Mais pour l'heure, les gouvernements restent assez prudents et ne veulent visiblement pas légiférer dans l'urgence. C'est le cas de l'Allemagne qui va assurer la présidence du G8 à la fin juin. Certes, Berlin a bien inscrit cette question au menu du sommet de Heiligendamm mais a précisé aussitôt qu'il était hors de question d'étendre les pouvoirs des gendarmes financiers au contrôle des hedge funds, ces derniers n'étant pas jusqu'à présent obligés de déclarer ou de détailler leurs opérations. "Il faut que le G8 réfléchisse à la manière dont nous pourrions obtenir plus d'informations de la part des hedge funds", a ainsi expliqué Peer Steinbrück le ministre des finances allemand. Et de prévenir qu'il était hors de question pour l'Allemagne de remettre en cause "l'existence des hedge funds", la démarche privilégiée étant une "demande de transparence et non pas une volonté d'imposer une quelconque régulation."

"Dites-nous au moins ce que vous faites"

En clair, Berlin souhaite que le G8 fasse sien le discours suivant à l'adresse des hedge funds: "Continuez à faire ce que vous voulez mais dites-nous au moins ce que vous faites!". Cette ligne de conduite a les faveurs de la Réserve fédérale américaine dont le président Ben Bernanke défend la nécessité de ne pas brider la capacité d'innovation de ces fonds et de faire confiance à la discipline de marché et à sa capacité à s'auto-réguler. Aux Etats-Unis, ces arguments ont longtemps suffit à calmer les ardeurs de ceux qui réclament un tour de vis dans le fonctionnement des hedge funds mais la roue pourrait vite tourner. Déjà en pointe sur le dossier de la surévaluation de la monnaie chinoise, Charles Grassley, président de la Commission des finances du Sénat, vient d'adresser une lettre à plusieurs de ses collègues mais aussi à Henry Paulson, le secrétaire d'Etat au Trésor, pour leur exposer les mesures qui, selon lui, pourraient obliger les hedge funds à faire preuve de plus de transparence. Et le curseur dans son approche va clairement plus du côté de la régulation que du laissez-faire défendu par Ben Bernanke.

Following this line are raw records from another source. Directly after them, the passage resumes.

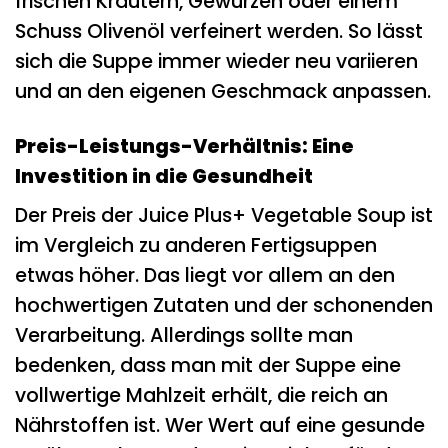
frischen Kräutern, Gewürzen oder einem
Schuss Olivenöl verfeinert werden. So lässt
sich die Suppe immer wieder neu variieren
und an den eigenen Geschmack anpassen.
Preis-Leistungs-Verhältnis: Eine
Investition in die Gesundheit
Der Preis der Juice Plus+ Vegetable Soup ist
im Vergleich zu anderen Fertigsuppen
etwas höher. Das liegt vor allem an den
hochwertigen Zutaten und der schonenden
Verarbeitung. Allerdings sollte man
bedenken, dass man mit der Suppe eine
vollwertige Mahlzeit erhält, die reich an
Nährstoffen ist. Wer Wert auf eine gesunde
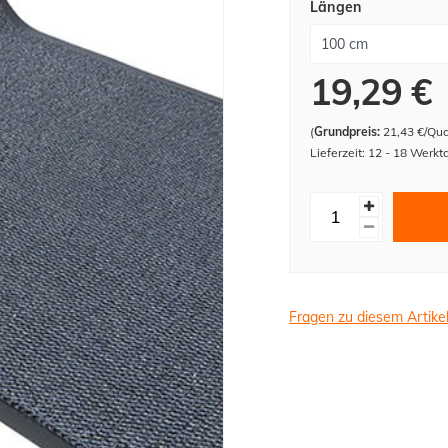
Längen
19,29 €
(
Grundpreis:
21,43 €/Qu
Lieferzeit: 12 - 18 Werkt
Fragen zu diesem Artike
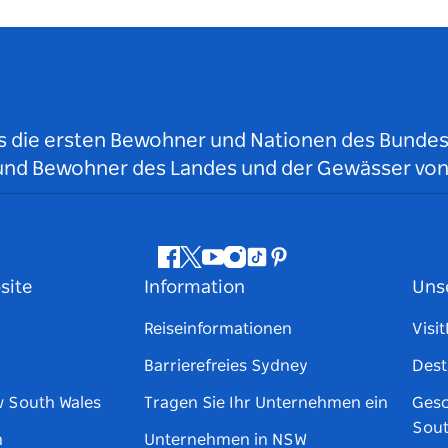
ls die ersten Bewohner und Nationen des Bundess
r und Bewohner des Landes und der Gewässer vo
Facebook
Twitter
YouTube
Instagram
TikTok
Pinterest
site
Information
Uns
Reiseinformationen
Visi
Barrierefreies Sydney
Dest
w South Wales
Tragen Sie Ihr Unternehmen ein
Gesc
Sout
n
Unternehmen in NSW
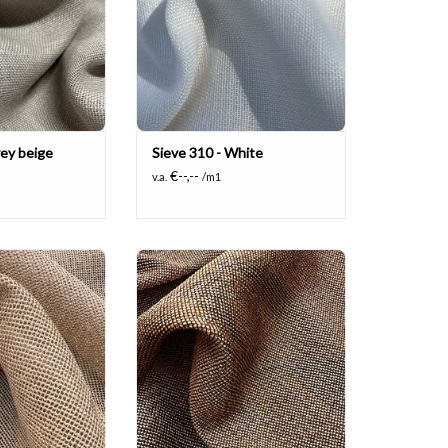
rey beige
Sieve 310 - White
€--,--
v.a.
/m1
uxe en glanzende
Transparante luxe en glanzende
andvertragend en
linnenlook, brandvertragend en
rhoog.
kamerhoog.
N WINKELWAGEN
TOEVOEGEN AAN WINKELWAGEN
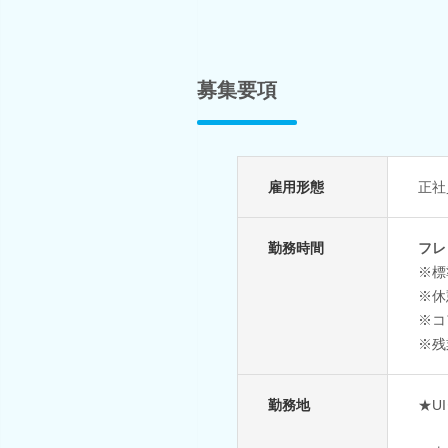
募集要項
雇用形態
正社
勤務時間
フレ
※標
※休
※コア
※残
勤務地
★U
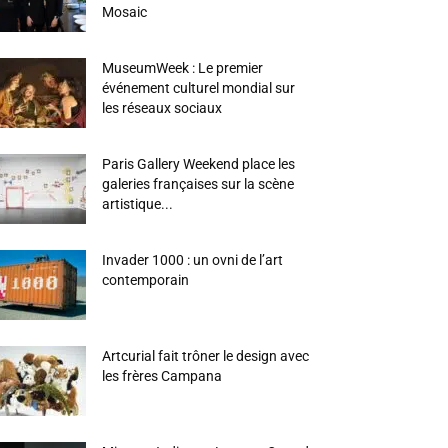
Mosaic
MuseumWeek : Le premier
événement culturel mondial sur
les réseaux sociaux
Paris Gallery Weekend place les
galeries françaises sur la scène
artistique...
Invader 1000 : un ovni de l’art
contemporain
Artcurial fait trôner le design avec
les frères Campana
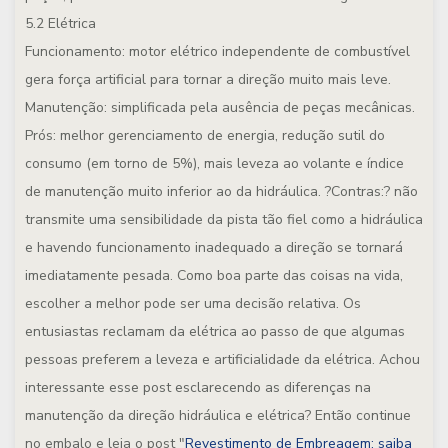
5.2
Elétrica
Funcionamento: motor elétrico independente de combustível
gera força artificial para tornar a direção muito mais leve.
Manutenção: simplificada pela ausência de peças mecânicas.
Prós: melhor gerenciamento de energia, redução sutil do
consumo (em torno de 5%), mais leveza ao volante e índice
de manutenção muito inferior ao da hidráulica. ?Contras:? não
transmite uma sensibilidade da pista tão fiel como a hidráulica
e havendo funcionamento inadequado a direção se tornará
imediatamente pesada. Como boa parte das coisas na vida,
escolher a melhor pode ser uma decisão relativa. Os
entusiastas reclamam da elétrica ao passo de que algumas
pessoas preferem a leveza e artificialidade da elétrica. Achou
interessante esse post esclarecendo as diferenças na
manutenção da direção hidráulica e elétrica? Então continue
no embalo e leia o post "
Revestimento de Embreagem: saiba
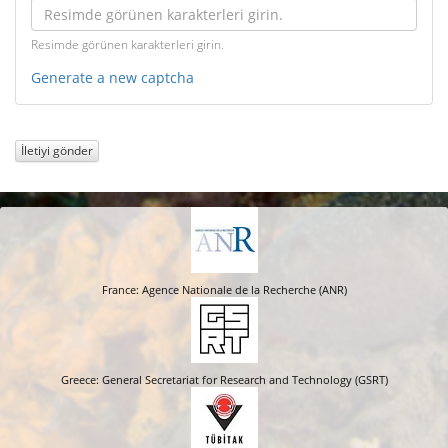
Resimde görünen karakterleri girin.
Generate a new captcha
İletiyi gönder
France: Agence Nationale de la Recherche (ANR)
Greece: General Secretariat for Research and Technology (GSRT)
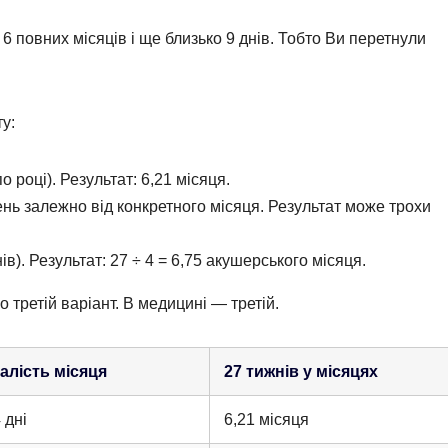
 повних місяців і ще близько 9 днів. Тобто Ви перетнули
у:
 році). Результат: 6,21 місяця.
ень залежно від конкретного місяця. Результат може трохи
в). Результат: 27 ÷ 4 = 6,75 акушерського місяця.
третій варіант. В медицині — третій.
алість місяця
27 тижнів у місяцях
 дні
6,21 місяця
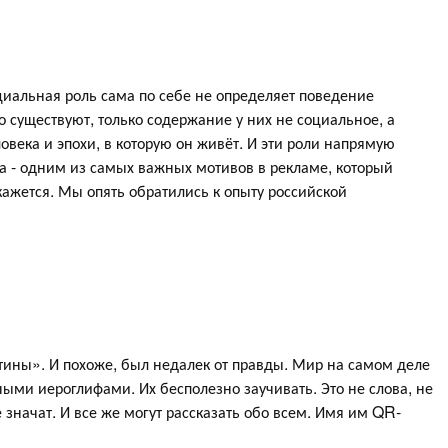
циальная роль сама по себе не определяет поведение
о существуют, только содержание у них не социальное, а
ловека и эпохи, в которую он живёт. И эти роли напрямую
 - одним из самых важных мотивов в рекламе, который
кажется. Мы опять обратились к опыту российской
истины». И похоже, был недалек от правды. Мир на самом деле
ыми иероглифами. Их бесполезно заучивать. Это не слова, не
значат. И все же могут рассказать обо всем. Имя им QR-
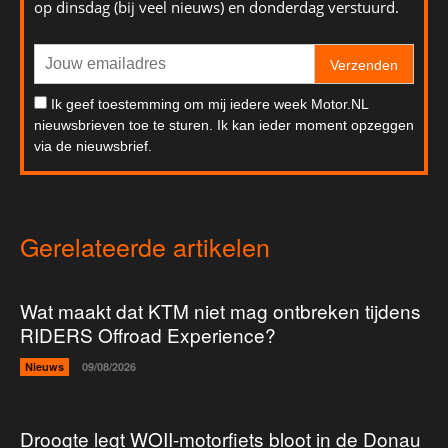
op dinsdag (bij veel nieuws) en donderdag verstuurd.
Verzenden
Ik geef toestemming om mij iedere week Motor.NL
nieuwsbrieven toe te sturen. Ik kan ieder moment opzeggen
via de nieuwsbrief.
Gerelateerde artikelen
Wat maakt dat KTM niet mag ontbreken tijdens
RIDERS Offroad Experience?
Nieuws
09/08/2026
Droogte legt WOII-motorfiets bloot in de Donau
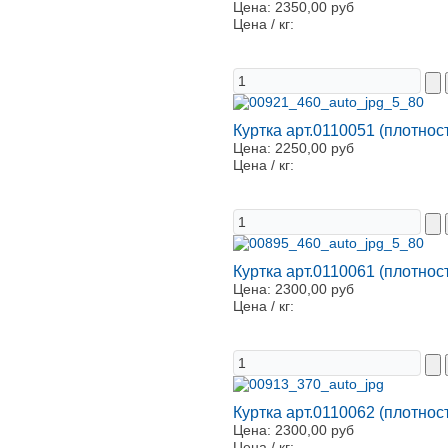
Цена:
2350,00 руб
Цена / кг:
Куртка арт.0110051 (плотнос
Цена:
2250,00 руб
Цена / кг:
Куртка арт.0110061 (плотнос
Цена:
2300,00 руб
Цена / кг:
Куртка арт.0110062 (плотнос
Цена:
2300,00 руб
Цена / кг:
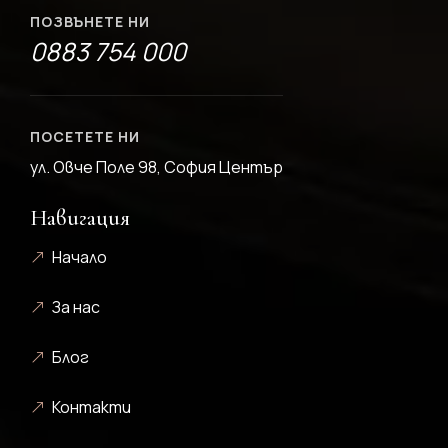
ПОЗВЪНЕТЕ НИ
0883 754 000
ПОСЕТЕТЕ НИ
ул. Овче Поле 98, София Център
Навигация
Начало
За нас
Блог
Контакти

Et rien ne dit que les réticences de ce dernier ne seront pas gommées s'il advenait qu'un scandale boursier, impliquant des hedge funds, vienne à éclater à Wall Street. Depuis la rentrée, plusieurs articles et opinions diverses publiés par la presse financière américaine critiquent le mélange des genres pratiqués par les hedge funds qui peuvent être à la fois les créanciers et les actionnaires d'une même société. Les soupçons de délits d'initiés se multiplient et la SEC a même confirmé qu'elle enquêtait sur quelques uns d'entre eux. Ce n'est peut-être pas assez pour encourager les gouvernements à légiférer, mais rien ne dit qu'une affaire de type Enron dans l'univers opaque des hedge funds ne changera pas la donne.